Retired Texas federal judge W. Royal Furgeson Jr. said random case assignment would also be very challenging in the Northern and Western districts of Texas. “It’s easy to say, ‘Yes, let’s just have all these judges moving around, week by week, from Dallas to San Angelo and from Waco to El Paso and so forth,’” he said. “But on the ground, not impossible, but it’s incredibly disruptive.”

In the Northern District, Kacsmaryk, Reed O’Connor and Wes Hendrix are the only judges in their divisions. Kacsmaryk suspended the Food and Drug Administration’s approval of mifepristone, blocked the Biden administration from ending the Trump-era “Remain in Mexico” program and struck down two Biden administration protections for transgender people. The mifepristone decision was overturned on appeal.

Making their own changes

Current and retired federal judges say they know their districts best and that the judiciary will sort itself out. This happened in the Southern District of Texas, the Western District of Texas and the Western District of Louisiana.

There used to be two single-judge divisions in the Southern District of Texas. In Victoria, Tex., U.S. District Judge Drew B. Tipton received all civil and criminal cases, including several high-stakes immigration cases. Like Kacsmaryk’s, Tipton’s rulings have been wins for the right.
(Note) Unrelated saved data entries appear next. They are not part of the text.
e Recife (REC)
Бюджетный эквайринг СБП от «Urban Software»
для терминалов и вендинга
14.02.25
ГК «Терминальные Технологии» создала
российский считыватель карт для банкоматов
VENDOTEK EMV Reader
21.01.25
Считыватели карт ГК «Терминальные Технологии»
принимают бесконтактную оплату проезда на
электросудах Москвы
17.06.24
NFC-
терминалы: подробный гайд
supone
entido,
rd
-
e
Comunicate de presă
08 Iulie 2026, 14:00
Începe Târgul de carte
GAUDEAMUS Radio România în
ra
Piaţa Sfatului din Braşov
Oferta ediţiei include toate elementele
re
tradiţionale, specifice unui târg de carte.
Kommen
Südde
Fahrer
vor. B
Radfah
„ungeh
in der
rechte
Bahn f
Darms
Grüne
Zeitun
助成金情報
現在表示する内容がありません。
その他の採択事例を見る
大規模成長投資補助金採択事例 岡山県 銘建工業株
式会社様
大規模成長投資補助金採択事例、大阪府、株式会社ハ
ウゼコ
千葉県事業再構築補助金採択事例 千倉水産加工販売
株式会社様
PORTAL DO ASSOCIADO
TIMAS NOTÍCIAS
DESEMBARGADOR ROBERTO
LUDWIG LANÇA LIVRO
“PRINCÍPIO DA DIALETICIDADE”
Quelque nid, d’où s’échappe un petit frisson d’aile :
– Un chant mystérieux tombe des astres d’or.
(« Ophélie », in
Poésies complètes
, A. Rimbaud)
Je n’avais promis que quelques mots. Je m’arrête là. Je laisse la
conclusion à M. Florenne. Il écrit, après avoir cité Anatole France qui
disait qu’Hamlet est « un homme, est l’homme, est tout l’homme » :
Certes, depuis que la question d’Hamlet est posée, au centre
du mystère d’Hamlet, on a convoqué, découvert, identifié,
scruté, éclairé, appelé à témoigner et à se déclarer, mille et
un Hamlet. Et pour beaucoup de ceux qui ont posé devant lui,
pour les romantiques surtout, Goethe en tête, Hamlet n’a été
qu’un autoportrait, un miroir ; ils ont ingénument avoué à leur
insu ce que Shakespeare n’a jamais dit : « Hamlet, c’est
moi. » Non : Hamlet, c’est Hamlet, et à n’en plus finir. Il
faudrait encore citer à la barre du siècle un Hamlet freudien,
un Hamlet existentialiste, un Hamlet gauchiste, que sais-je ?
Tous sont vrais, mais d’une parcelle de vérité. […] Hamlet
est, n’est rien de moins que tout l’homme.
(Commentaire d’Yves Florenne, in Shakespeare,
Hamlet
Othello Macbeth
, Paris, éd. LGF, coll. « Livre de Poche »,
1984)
But in 2023, Tipton was transferred to the Houston Division and two judges in Corpus Christi picked up his Victoria cases. While Crane, the chief judge, said the transfer was not in response to judge-shopping complaints, the move ended one of the most significant hubs for the practice in the state.
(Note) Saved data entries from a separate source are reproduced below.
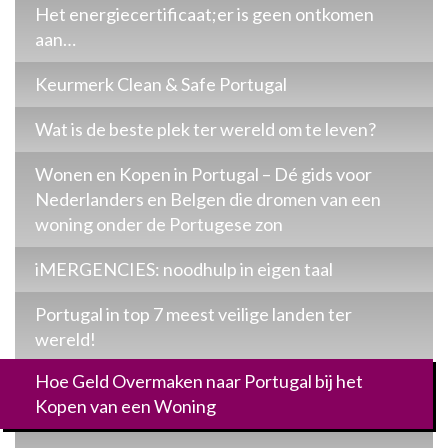
Het energiecertificaat;er is geen ontkomen
aan…
Keurmerk Clean & Safe Portugal
Wat is de beste plek ter wereld om te leven?
Wonen en Kopen in Portugal – Dé gids voor
Nederlanders en Belgen die dromen van een
woning onder de Portugese zon
iMERGENCIES: noodhulp in eigen taal
Portugal in top 7 meest veilige landen ter
wereld!
Hoe Geld Overmaken naar Portugal bij het
Kopen van een Woning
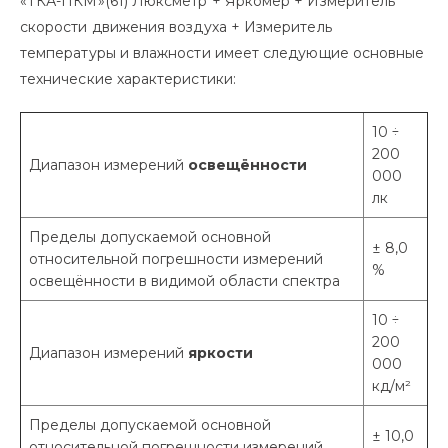
«ТКА-ПКМ»(61) Люксметр + Яркомер + Измеритель
скорости движения воздуха + Измеритель
температуры и влажности имеет следующие основные
технические характеристики:
10 ÷
200
Диапазон измерений
освещённости
000
лк
Пределы допускаемой основной
± 8,0
относительной погрешности измерений
%
освещённости в видимой области спектра
10 ÷
200
Диапазон измерений
яркости
000
кд/м²
Пределы допускаемой основной
± 10,0
относительной погрешности измерений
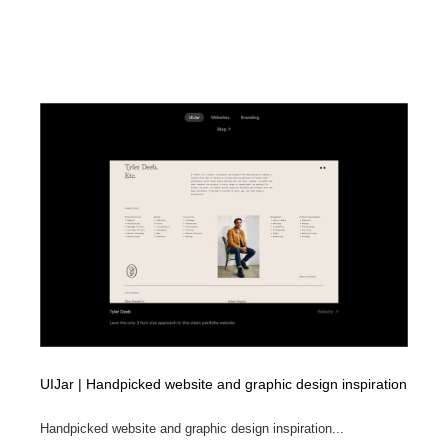
陶芸・窯・ガラス・木工・手工芸
材料：糸・布・紙・プラスチック・石・木材
38
材料：糸・布・紙・プラスチック・石・木材
工業・加工・技術・機械・電気
59
工業・加工・技術・機械・電気
宇宙
9
宇宙
日本の歴史・資料・伝統・将棋・囲碁
4
日本の歴史・資料・伝統・将棋・囲碁
動物園・水族館・公園・テーマパーク・アミューズメン
23
ト
動物園・水族館・公園・テーマパーク・アミューズメン
書籍・本屋・出版・作家・小説家・脚本家
58
ト
書籍・本屋・出版・作家・小説家・脚本家
ヘアサロン・美容院・理髪店・エステ
60
ヘアサロン・美容院・理髪店・エステ
自動車・船・飛行機・交通・自転車
71
UIJar | Handpicked website and graphic design inspiration
自動車・船・飛行機・交通・自転車
ホテル・旅館・温泉・銭湯・サウナ
149
Handpicked website and graphic design inspiration...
In Galveston, the other single-judge division in the district, Judge Jeffrey V. Brown acknowledged in a statement that “judge-shopping is an issue of concern.” His chambers said he issued an order in December that plaintiffs must explain their case’s connection to Galveston if there is no obvious “factual nexus.” The court will then decide if the case should be transferred elsewhere.

Crane said there has been no case filed in Galveston seeking nationwide relief on any issue since Brown put the new procedure in place.

In the Western District of Texas, the number of patent cases declined by about 41 percent in 2023 after the chief judge directed them to be randomly assigned — a response to Roberts’s concerns.

In Louisiana, Terry A. Doughty used to be the only judge in his courthouse in Monroe. In 2023, two other judges started taking some cases filed there following concerns about judge shopping, though Doughty — the chief judge of the Western District — still handles about 70 percent.

Judges in the district decided not to adopt the random case assignment policy because each division now has more than one judge, Doughty said. In 2023, he blocked the federal government from communicating with social media companies — a decision rejected by the Supreme Court this summer on procedural grounds.

In the Lake Charles Division of the district, Judge James D. Cain Jr. hears 90 percent of civil cases filed, while Judge David C. Joseph only hears 10 percent. A Trump appointee with a history of upending Biden’s climate goals, Cain in July blocked the administration’s pause on approving new facilities that export liquefied natural gas.

The government had asked Cain to dismiss the case for lack of jurisdiction.